Merck & Co., Inc. today said it will appeal a decision by the U.S. District Court for the Southern District of New York that reduced the jury verdict from $8 million to $1.5 million but denied Merck's request for judgment in its favor or a new trial in the case of Boles v. Merck, a retrial of a federal FOSAMAX case.
“We disagree with the jury's verdict and will vigorously defend against plaintiff's claims on appeal. We believe the verdict was contrary to the evidence presented at trial and influenced by plaintiff's counsel's inflammatory and prejudicial remarks”
Following a three-week trial in June 2010, a jury returned a verdict in favor of a Florida woman who blamed her dental and jaw problems on FOSAMAX. The case was the Plaintiff Steering Committee's top choice to take to trial. The first case to reach a verdict, Maley v. Merck, resulted in a defense verdict for Merck on May 5, 2010.
"We disagree with the jury's verdict and will vigorously defend against plaintiff's claims on appeal. We believe the verdict was contrary to the evidence presented at trial and influenced by plaintiff's counsel's inflammatory and prejudicial remarks," said Paul Strain of Venable LLP, outside counsel for Merck. "The plaintiff was at increased risk for dental and jaw problems regardless of her FOSAMAX use."
The plaintiff in this case alleged she used FOSAMAX from 1997 to 2006 and that she suffered various jaw problems and complications following two tooth extractions in June 2002, including a several-day hospitalization in 2004 to treat her condition.

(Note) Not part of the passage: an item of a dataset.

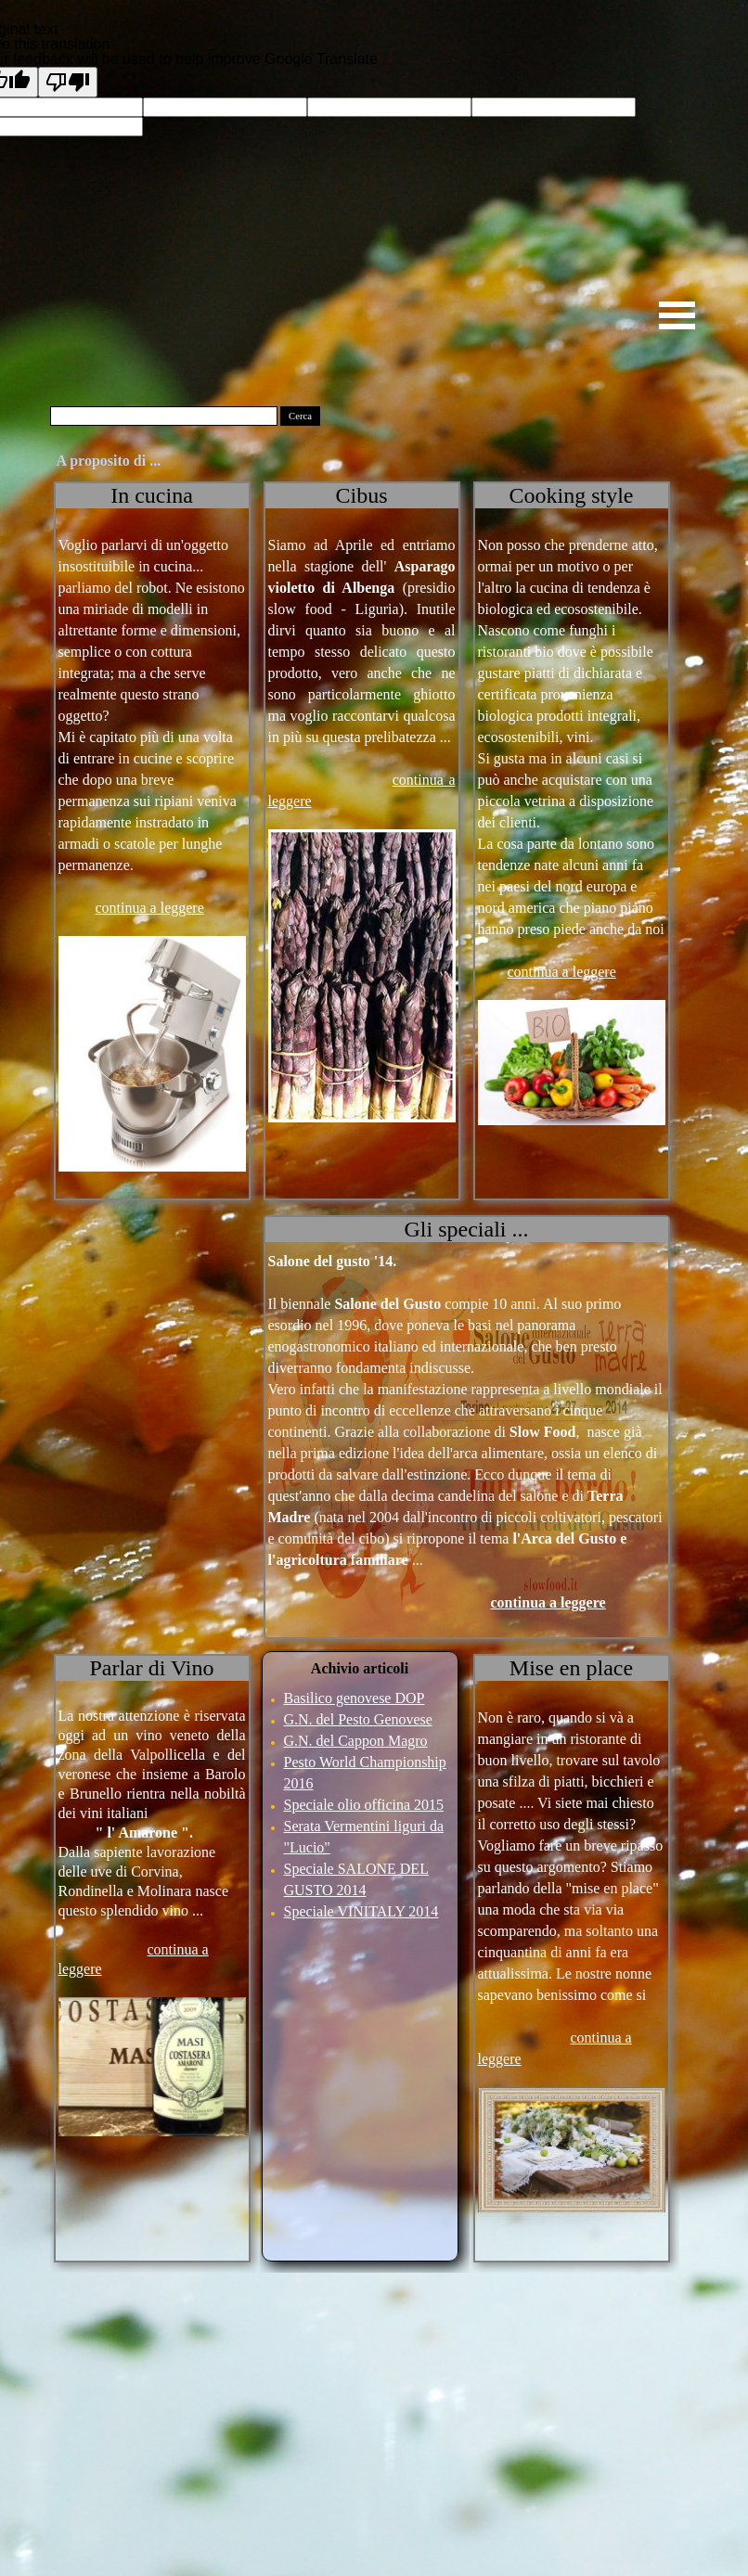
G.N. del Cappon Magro (356, 1741)
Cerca (300, 416)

During the trial, Merck produced evidence showing that the plaintiff had medical problems that cause people to develop jaw problems, regardless of whether they were taking FOSAMAX. She had significant periodontal disease and a history of smoking up to a pack of cigarettes a day, which can result in poor wound healing.
In addition, Merck presented evidence that it acted responsibly in researching and developing FOSAMAX and in monitoring the medicine since it has been on the market. The company's clinical trials, conducted both before and following approval, have involved more than 28,000 patients, including more than 17,000 treated with FOSAMAX.
Merck also presented evidence that it provided appropriate and timely information about FOSAMAX to the medical, scientific and regulatory communities and to consumers.
"We continue to believe that both the finding and the amount of compensatory damages are against the weight of the evidence," said Bruce N. Kuhlik, executive vice president and general counsel of Merck. "We also believe the evidence showed that FOSAMAX did not cause the plaintiff's injury and that it is a safe and effective medication that was properly designed. While this is not the outcome that we hoped for at the trial court level, we will vigorously pursue an appeal in this matter and we remain fully committed to defending these cases."
Judge John F. Keenan presided over the trial. Merck is represented by Paul Strain and Stephen Marshall of Venable LLP, Baltimore, Md.
Status of Litigation
The first case to be tried, Maley v. Merck, resulted in a defense verdict for Merck on May 5, 2010. As of June 30, 2010, approximately 1,092 cases, which include approximately 1,470 plaintiff groups, had been filed and were pending against Merck in either federal or state court. The next federal multidistrict litigation case selected for trial, Graves v. Merck, is scheduled to begin on Oct. 28, 2010.